A verdade é que ele seguira um caminho problemático. Havia muitas possibilidades para alguém que enfrentava a violência, mas Sirius escolhera uma das piores. O ciclo era infinito, como um cão mordendo o próprio rabo. Walburga lhe machucava, com palavras, feitiços e força bruta. Ele revidava, com provocações, desrespeito e inconveniência, a sua forma de violência. Alimentavam os monstros um do outro. Os dela, ligados ao medo de causar a perda do prestígio familiar, de não ser mais o orgulho dos pais. A longa espera pelo casamento lhe fizera assim. Os dele, da privação, dos direitos cerceados, de perder a sua essência ao ser engolido por aquelas regras e imposições.

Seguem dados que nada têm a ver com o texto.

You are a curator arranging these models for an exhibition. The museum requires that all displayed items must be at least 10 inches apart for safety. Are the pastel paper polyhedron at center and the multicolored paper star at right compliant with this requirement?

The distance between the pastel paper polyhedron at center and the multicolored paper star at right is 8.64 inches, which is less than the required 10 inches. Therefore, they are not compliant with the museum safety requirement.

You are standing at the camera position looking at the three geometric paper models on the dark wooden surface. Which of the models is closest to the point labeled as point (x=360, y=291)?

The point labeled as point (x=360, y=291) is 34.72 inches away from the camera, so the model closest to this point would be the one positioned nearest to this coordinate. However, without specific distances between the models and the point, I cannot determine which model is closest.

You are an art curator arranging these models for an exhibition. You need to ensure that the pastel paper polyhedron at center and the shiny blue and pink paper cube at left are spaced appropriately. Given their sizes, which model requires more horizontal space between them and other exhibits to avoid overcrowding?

– Esteja pronto em 20 minutos.
Caminharam para o banheiro, sustentando o peso que os consumia. Encarcerados por aquelas paredes. Já haviam morrido uma centena de vezes. Deslizavam como moedas, rodopiando sem controle e fora do alcance. Em suas mentes, palavras. Palavras. Palavras. Palavras. Vazias. Suas vontades, nulas. Seus anseios, apagados. A dor só havia começado, numa constante que fora ligeiramente interrompida pela vida reluzente que corria paralela àquela, em Hogwarts. Sirius e Narcissa estavam de volta ao escuro.